Avoir la sacoche à jeun. N'avoir pas le sou.
- ÊTRE A LA BONNE, v. n. Inspirer de la sympathie, de l'intérêt de l'amour,—dans l'argot du peuple, qui a conservé là, en la modifiant un peu, une vieille expression française.
Les gens de lettres modernes ont employé cette expression à propos de M. Sainte-Beuve, et ils ont cru l'avoir inventée pour lui. «Vous ne poviez venir à heure plus opportune, nostre maistre est en ses bonnes,» dit Rabelais.
- ÊTRE A LA CAMPAGNE, v. n. Être à Saint-Lazare,—dans l'argot des filles qui rougissent d'aller en prison et ne rougissent pas d'autre chose non moins grave.
- ÊTRE A LA CHANCELLERIE. Être pris de façon à ne pouvoir se défendre,—dans l'argot des lutteurs français et anglais.
- ÊTRE A LA FÊTE, v. n. Être de bonne humeur;—dans l'argot du peuple.
- ÊTRE A LA MANQUE, v. n. Tromper quelqu'un, le trahir,—dans l'argot des voyous.
- ÊTRE A LA PAILLE (En). Être à l'agonie,—dans l'argot des faubouriens, qui font allusion à la paille que l'on étale dans la rue devant la maison où il y a un malade.
- ÊTRE A L'OMBRE, v. n. Être en prison,—dans l'argot du peuple.
- ÊTRE A PLUSIEURS AIRS, v. n.
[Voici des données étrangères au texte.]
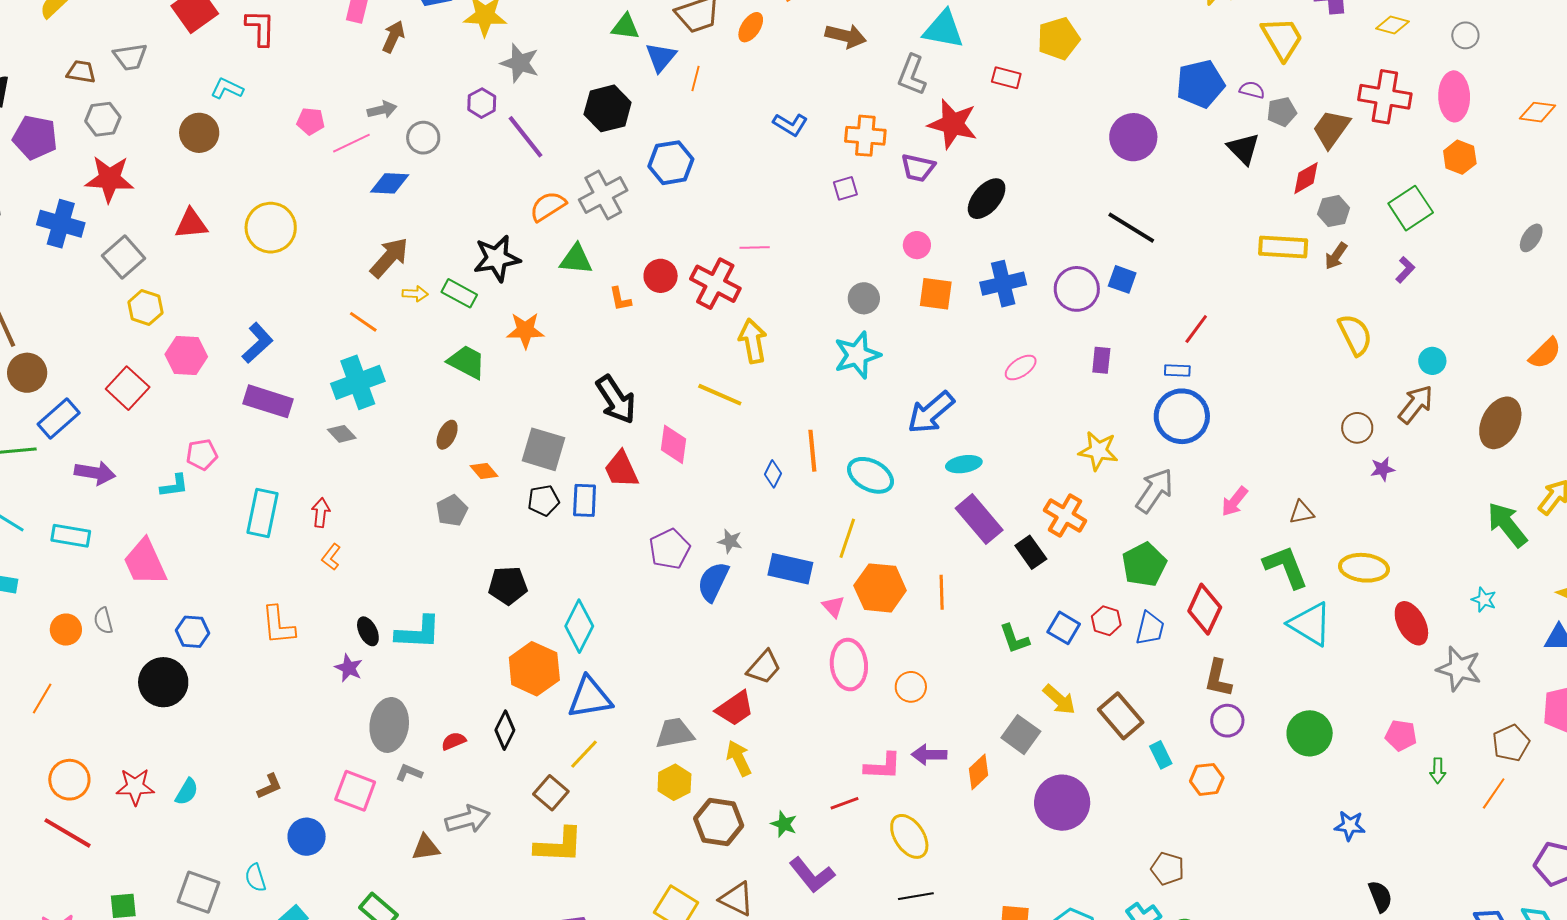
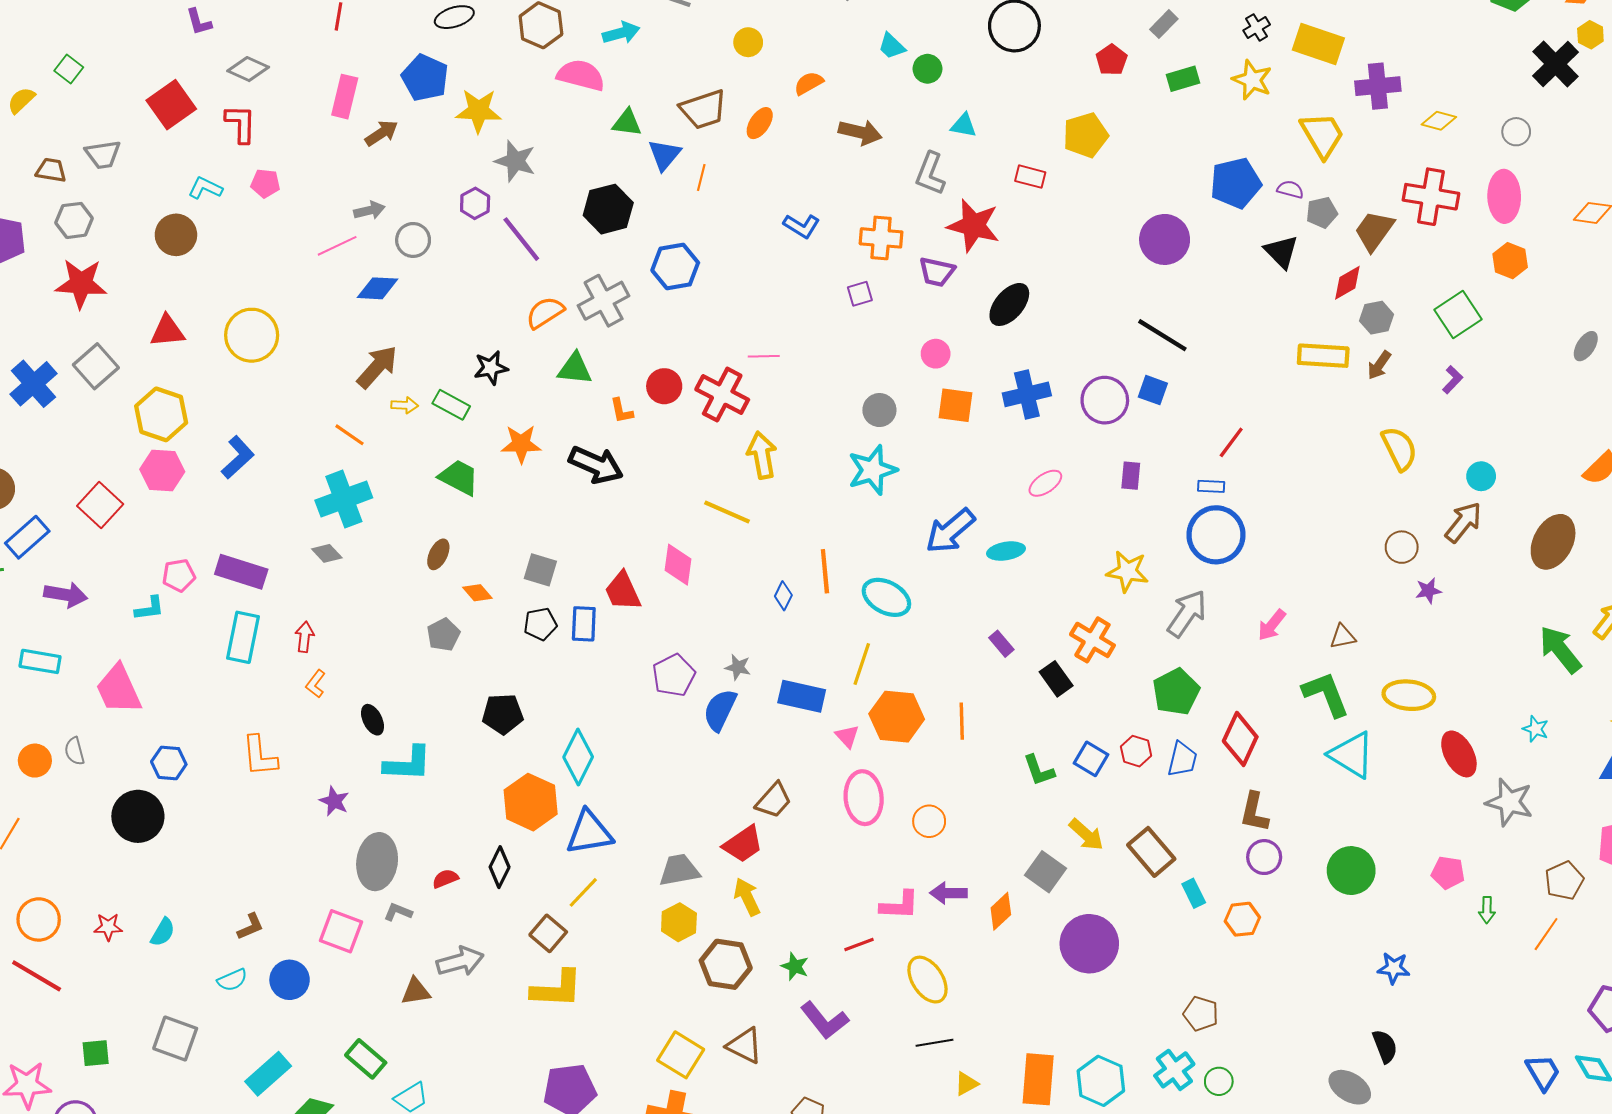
cyan triangle: (943, 29) -> (964, 125), size x0.6
brown arrow: (393, 37) -> (381, 133), turned 32
pink pentagon: (311, 121) -> (265, 183), moved
blue cross: (61, 224) -> (34, 384), moved, turned 33
black star: (497, 258) -> (491, 368), size x0.7
yellow hexagon: (145, 307) -> (161, 414), moved, size x1.4
black arrow: (616, 400) -> (596, 465), moved, turned -33
purple rectangle: (268, 401) -> (241, 572), moved
gray square: (543, 449) -> (540, 570), size x0.7
cyan ellipse: (964, 464) -> (1006, 551), moved
purple rectangle: (979, 519) -> (1001, 644), size x0.5
black ellipse: (368, 631) -> (372, 720), moved
red star: (135, 787) -> (108, 927), size x0.7
cyan semicircle: (256, 878) -> (232, 980), moved, turned -96
black semicircle: (1380, 896) -> (1385, 1046), moved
Faire ses embarras; faire ses coups à la sourdine,—dans l'argot des ouvriers.
- ÊTRE A POT ET A FEU AVEC QUELQU'UN. Avoir un commerce d'amitié, vivre familièrement avec lui.
- ÊTRE ARGENTÉ, v. n. Avoir dans la poche quelques francs disposés à danser le menuet sur le comptoir du marchand de vin.
Être désargenté. N'avoir plus un sou pour boire.